▶ [What this task involves] Wherever "label" occurs in the entries, copy the line that holds it.

▶ [Given information]
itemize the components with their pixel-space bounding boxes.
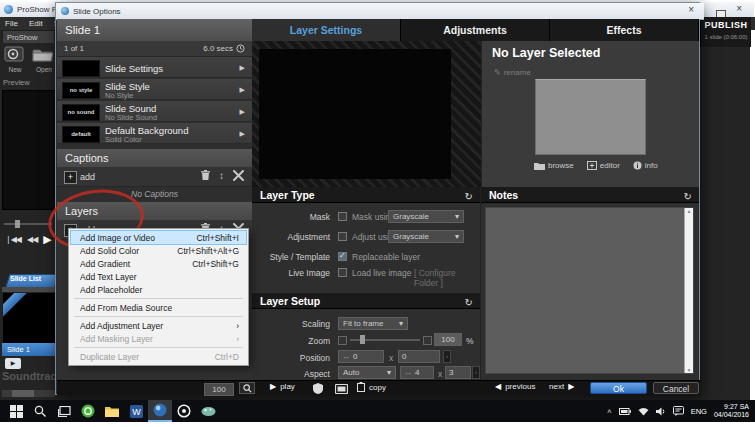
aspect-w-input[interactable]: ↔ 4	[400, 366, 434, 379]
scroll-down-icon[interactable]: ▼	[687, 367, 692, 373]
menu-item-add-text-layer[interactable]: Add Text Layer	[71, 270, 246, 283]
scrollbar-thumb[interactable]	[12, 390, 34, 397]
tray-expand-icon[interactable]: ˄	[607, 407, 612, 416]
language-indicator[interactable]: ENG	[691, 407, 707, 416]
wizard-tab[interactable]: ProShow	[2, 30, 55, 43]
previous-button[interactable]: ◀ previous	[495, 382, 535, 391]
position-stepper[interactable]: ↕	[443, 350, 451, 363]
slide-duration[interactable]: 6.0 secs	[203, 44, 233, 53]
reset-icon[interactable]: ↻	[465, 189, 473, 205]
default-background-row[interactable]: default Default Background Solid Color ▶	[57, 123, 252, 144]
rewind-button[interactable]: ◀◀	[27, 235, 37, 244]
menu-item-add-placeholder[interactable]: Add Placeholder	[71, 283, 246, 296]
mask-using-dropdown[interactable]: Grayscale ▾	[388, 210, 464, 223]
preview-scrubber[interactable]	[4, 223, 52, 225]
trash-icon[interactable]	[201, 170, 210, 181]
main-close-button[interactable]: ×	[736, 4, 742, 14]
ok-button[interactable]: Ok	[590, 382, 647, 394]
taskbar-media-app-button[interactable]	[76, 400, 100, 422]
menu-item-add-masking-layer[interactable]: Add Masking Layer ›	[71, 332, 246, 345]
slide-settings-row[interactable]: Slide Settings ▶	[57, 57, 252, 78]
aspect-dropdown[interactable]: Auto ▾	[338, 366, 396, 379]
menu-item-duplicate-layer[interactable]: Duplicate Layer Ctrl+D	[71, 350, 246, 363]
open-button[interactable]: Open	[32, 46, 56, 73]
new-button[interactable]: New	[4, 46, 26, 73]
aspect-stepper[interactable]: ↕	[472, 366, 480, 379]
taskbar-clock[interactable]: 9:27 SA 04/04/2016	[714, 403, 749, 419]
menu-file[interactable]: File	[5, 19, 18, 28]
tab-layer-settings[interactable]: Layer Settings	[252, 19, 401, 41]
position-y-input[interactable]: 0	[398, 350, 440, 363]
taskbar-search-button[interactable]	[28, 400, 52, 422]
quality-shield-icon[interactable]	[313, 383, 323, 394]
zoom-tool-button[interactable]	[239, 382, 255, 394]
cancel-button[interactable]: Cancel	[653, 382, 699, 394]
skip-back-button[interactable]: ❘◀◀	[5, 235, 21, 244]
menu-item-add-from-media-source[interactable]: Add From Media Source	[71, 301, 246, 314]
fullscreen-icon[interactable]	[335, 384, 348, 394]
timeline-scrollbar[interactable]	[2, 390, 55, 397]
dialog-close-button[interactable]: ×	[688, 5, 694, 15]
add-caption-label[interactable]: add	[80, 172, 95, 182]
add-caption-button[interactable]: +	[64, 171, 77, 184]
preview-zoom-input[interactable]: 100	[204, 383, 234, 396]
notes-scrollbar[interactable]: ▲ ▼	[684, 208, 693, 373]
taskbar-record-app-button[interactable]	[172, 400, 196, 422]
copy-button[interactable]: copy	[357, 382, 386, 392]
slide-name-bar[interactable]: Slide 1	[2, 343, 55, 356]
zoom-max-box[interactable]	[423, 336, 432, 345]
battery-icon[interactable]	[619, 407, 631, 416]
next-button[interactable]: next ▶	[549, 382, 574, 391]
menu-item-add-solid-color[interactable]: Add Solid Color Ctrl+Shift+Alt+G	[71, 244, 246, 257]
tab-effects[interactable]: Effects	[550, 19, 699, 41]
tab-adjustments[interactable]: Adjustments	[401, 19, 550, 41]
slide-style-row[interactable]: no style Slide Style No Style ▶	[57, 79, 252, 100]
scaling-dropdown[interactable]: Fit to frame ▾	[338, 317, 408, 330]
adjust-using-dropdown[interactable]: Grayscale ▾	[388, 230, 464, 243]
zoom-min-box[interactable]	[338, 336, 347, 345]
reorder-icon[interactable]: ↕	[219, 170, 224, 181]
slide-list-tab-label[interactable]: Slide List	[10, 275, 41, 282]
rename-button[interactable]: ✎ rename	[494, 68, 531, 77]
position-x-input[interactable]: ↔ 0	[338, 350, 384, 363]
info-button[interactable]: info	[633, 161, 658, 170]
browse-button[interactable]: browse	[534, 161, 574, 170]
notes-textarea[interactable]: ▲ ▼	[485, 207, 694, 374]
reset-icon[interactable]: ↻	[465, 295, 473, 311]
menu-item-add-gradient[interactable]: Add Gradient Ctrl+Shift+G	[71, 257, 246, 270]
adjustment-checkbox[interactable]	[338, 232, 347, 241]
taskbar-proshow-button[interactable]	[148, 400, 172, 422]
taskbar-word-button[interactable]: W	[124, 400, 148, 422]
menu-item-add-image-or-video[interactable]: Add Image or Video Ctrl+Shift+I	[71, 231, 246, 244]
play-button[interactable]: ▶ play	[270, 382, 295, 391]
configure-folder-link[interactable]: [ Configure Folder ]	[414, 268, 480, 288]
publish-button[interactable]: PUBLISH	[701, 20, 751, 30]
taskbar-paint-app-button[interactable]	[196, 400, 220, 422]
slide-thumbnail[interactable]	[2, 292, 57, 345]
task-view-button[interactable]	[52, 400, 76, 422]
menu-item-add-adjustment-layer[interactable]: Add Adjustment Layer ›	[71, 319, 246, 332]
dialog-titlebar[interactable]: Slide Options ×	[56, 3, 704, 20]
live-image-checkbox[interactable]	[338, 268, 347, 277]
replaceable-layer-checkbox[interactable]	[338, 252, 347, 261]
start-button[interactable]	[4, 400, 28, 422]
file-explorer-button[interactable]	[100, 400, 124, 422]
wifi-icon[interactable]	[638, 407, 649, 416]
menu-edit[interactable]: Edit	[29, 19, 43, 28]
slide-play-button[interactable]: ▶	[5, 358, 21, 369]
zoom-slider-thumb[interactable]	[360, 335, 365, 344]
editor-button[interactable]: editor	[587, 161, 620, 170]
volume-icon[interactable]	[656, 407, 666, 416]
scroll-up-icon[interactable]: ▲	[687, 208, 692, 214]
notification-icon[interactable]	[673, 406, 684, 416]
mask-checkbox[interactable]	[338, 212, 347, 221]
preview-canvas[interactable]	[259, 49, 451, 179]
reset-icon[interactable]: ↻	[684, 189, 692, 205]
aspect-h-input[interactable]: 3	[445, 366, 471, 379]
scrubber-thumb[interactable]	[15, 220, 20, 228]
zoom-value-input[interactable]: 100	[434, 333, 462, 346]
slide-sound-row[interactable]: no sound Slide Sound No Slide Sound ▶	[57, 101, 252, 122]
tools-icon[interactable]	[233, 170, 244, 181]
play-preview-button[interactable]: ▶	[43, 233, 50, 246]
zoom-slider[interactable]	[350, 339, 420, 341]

▶ [Completed task]
add-caption-label[interactable]: add	[80, 172, 95, 182]
slide-list-tab-label[interactable]: Slide List	[10, 275, 41, 282]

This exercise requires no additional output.